Connect to Lakebase

Preview

Use Structured Streaming to write to Lakebase with built-in batching, automatic retries, and workspace-managed authentication.

When to use the Lakebase sink

Use the Lakebase sink for low-latency streaming writes to Lakebase. This sink doesn't require you to implement custom foreachBatch functions to handle batching, connection management, and error handling.

Common use cases include:

Update application databases in real-time for operational dashboards or customer-facing features.
Sync continuously changing data, such as aggregated or filtered streaming results, into a transactional database.
Write the output of a Structured Streaming query into a Lakebase table with sub-second latency using real-time mode.

To sync data from Lakebase to Delta Lake tables in the Lakehouse, the reverse direction, see Lakebase Change Data Feed.

Requirements

Databricks Runtime 18 and above
Classic compute with dedicated or standard access modes.
A Lakebase database

Connect to a database

The Lakebase sink supports the following connection methods:

Lakebase tables registered with Unity Catalog

For Lakebase tables registered with Unity Catalog, the connector automatically manages the credentials and uses the identity of the user or Databricks service principal running the query. If the table doesn't exist, the connector creates the table.

To register a Lakebase database with Unity Catalog, see Register a Lakebase database in Unity Catalog.

To write to a Lakebase table, use the .toTable() method with a fully qualified table name, catalog.schema.table. The following example shows the required options, plus the optional upsertkey option:

Python
Scala

Python
(df.writeStream
  .outputMode("update")
  .option("upsertkey", "<primary-key-column>")  # Optional.
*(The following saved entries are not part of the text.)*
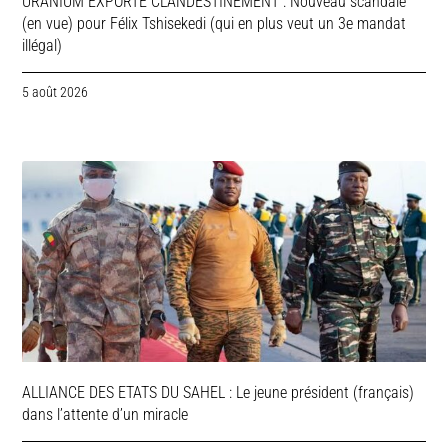
URANIUM EXPORTE CLANDESTINEMENT : Nouveau scandale
(en vue) pour Félix Tshisekedi (qui en plus veut un 3e mandat
illégal)
5 août 2026
ALLIANCE DES ETATS DU SAHEL : Le jeune président (français)
dans l’attente d’un miracle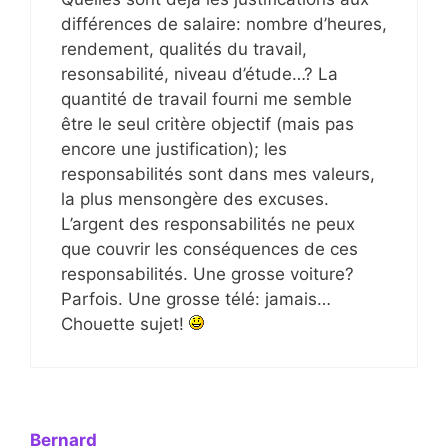
différences de salaire: nombre d’heures,
rendement, qualités du travail,
resonsabilité, niveau d’étude…? La
quantité de travail fourni me semble
être le seul critère objectif (mais pas
encore une justification); les
responsabilités sont dans mes valeurs,
la plus mensongère des excuses.
L’argent des responsabilités ne peux
que couvrir les conséquences de ces
responsabilités. Une grosse voiture?
Parfois. Une grosse télé: jamais…
Chouette sujet!
Bernard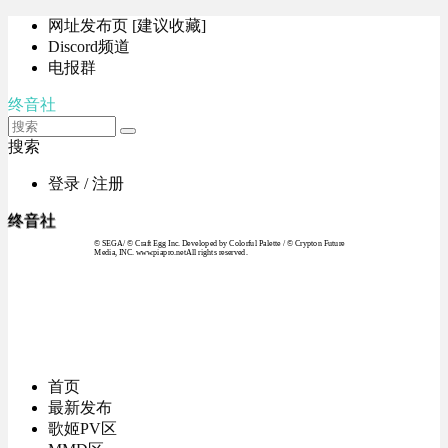
网址发布页 [建议收藏]
Discord频道
电报群
终音社
搜索
登录 / 注册
终音社
© SEGA / © Craft Egg Inc. Developed by Colorful Palette / © Crypton Future
Media, INC. www.piapro.netAll rights reserved.
首页
最新发布
歌姬PV区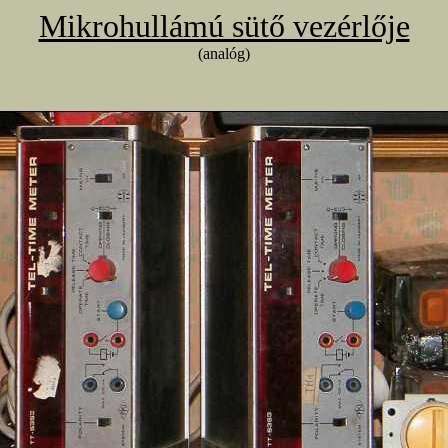
Mikrohullámú sütő vezérlője
(analóg)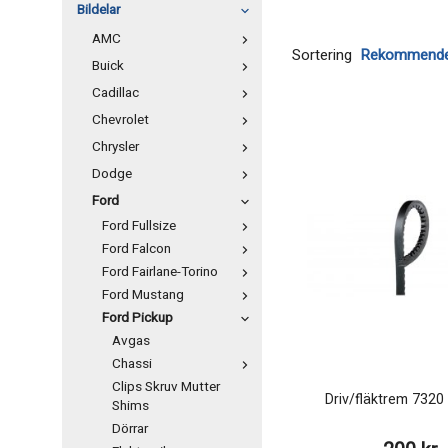
Bildelar
AMC
Sortering
Buick
Cadillac
Chevrolet
Chrysler
Dodge
Ford
Ford Fullsize
Ford Falcon
Ford Fairlane-Torino
Ford Mustang
Ford Pickup
Avgas
Chassi
Clips Skruv Mutter
Driv/fläktrem 732
Shims
Dörrar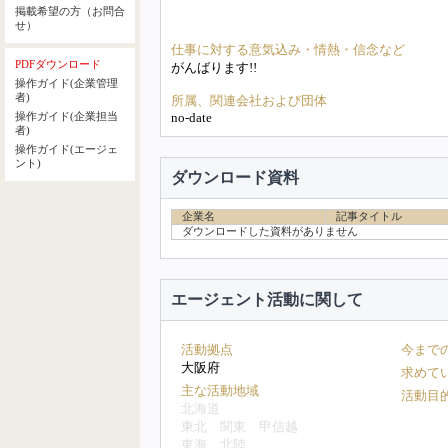
掲載希望の方（お問合
せ）
仕事に対する意気込み・情熱・信念など
PDFダウンロード
がんばります!!
操作ガイド(企業管理
者)
所属、関連会社および団体
no-date
操作ガイド(企業担当
者)
操作ガイド(エージェ
ント)
ダウンロード資料
企業名
記事タイトル
ダウンロードした資料がありません
エージェント活動に関して
活動拠点
今まで
大阪府
求めて
主な活動地域
活動目
北海道
東北
関東
甲信越
東海
北陸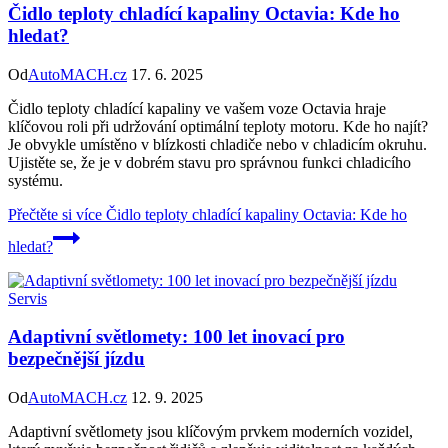
Čidlo teploty chladící kapaliny Octavia: Kde ho
hledat?
Od
AutoMACH.cz
17. 6. 2025
Čidlo teploty chladící kapaliny ve vašem voze Octavia hraje
klíčovou roli při udržování optimální teploty motoru. Kde ho najít?
Je obvykle umístěno v blízkosti chladiče nebo v chladicím okruhu.
Ujistěte se, že je v dobrém stavu pro správnou funkci chladicího
systému.
Přečtěte si více
Čidlo teploty chladící kapaliny Octavia: Kde ho
hledat?
Servis
Adaptivní světlomety: 100 let inovací pro
bezpečnější jízdu
Od
AutoMACH.cz
12. 9. 2025
Adaptivní světlomety jsou klíčovým prvkem moderních vozidel,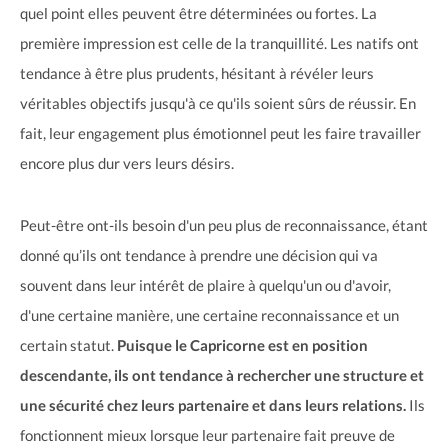
quel point elles peuvent être déterminées ou fortes. La
première impression est celle de la tranquillité. Les natifs ont
tendance à être plus prudents, hésitant à révéler leurs
véritables objectifs jusqu'à ce qu'ils soient sûrs de réussir. En
fait, leur engagement plus émotionnel peut les faire travailler
encore plus dur vers leurs désirs.
Peut-être ont-ils besoin d'un peu plus de reconnaissance, étant
donné qu’ils ont tendance à prendre une décision qui va
souvent dans leur intérêt de plaire à quelqu'un ou d'avoir,
d'une certaine manière, une certaine reconnaissance et un
certain statut.
Puisque le Capricorne est en position
descendante, ils ont tendance à rechercher une structure et
une sécurité chez leurs partenaire et dans leurs relations.
Ils
fonctionnent mieux lorsque leur partenaire fait preuve de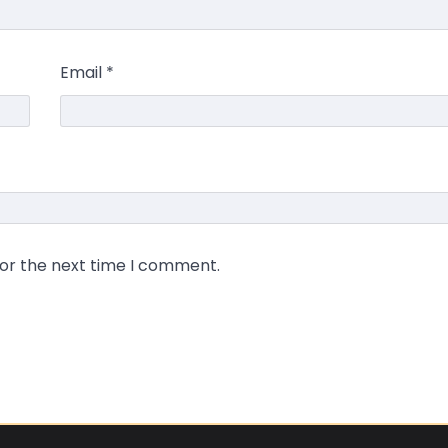
Email
*
for the next time I comment.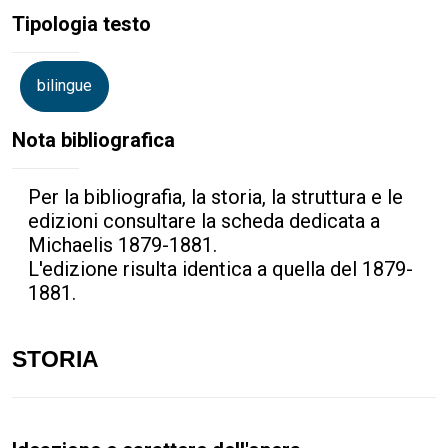
Tipologia testo
bilingue
Nota bibliografica
Per la bibliografia, la storia, la struttura e le
edizioni consultare la scheda dedicata a
Michaelis 1879-1881.
L'edizione risulta identica a quella del 1879-
1881.
STORIA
Inferred from the table's primary key if omitted.
  .option("checkpointLocation", "/Volumes/<catalog>/<schema>/<volume>/<checkpoint-name>")
  .toTable("<catalog>.<schema>.<table>")
)

Scala
df.writeStream
  .outputMode("update")
  .option("upsertkey", "<primary-key-column>")  // Optional. Inferred from the table's primary key if omitted.
  .option("checkpointLocation", "/Volumes/<catalog>/<schema>/<volume>/<checkpoint-name>")
  .toTable("<catalog>.<schema>.<table>")

Replace the following placeholders:

<catalog>.<schema>.<table>: The fully qualified name of the target table. The catalog is the Unity Catalog catalog you created when you registered the Lakebase database, see Register a Lakebase database in Unity Catalog. If the table doesn't exist, the connector creates it.
<primary-key-column>: Optional. A comma-separated list of the columns that form the upsert key, for example id or user_id,event_type. If you omit upsertkey, the sink infers the key from the target table's primary key. See Upsert behavior.
/Volumes/<catalog>/<schema>/<volume>/<checkpoint-name>: A Unity Catalog volume path where the query stores its checkpoint. You can also use a cloud object storage URI. The location must be storage that you can write to, not local disk, and must be unique to each streaming query. This is independent of the target table. See Structured Streaming checkpoints.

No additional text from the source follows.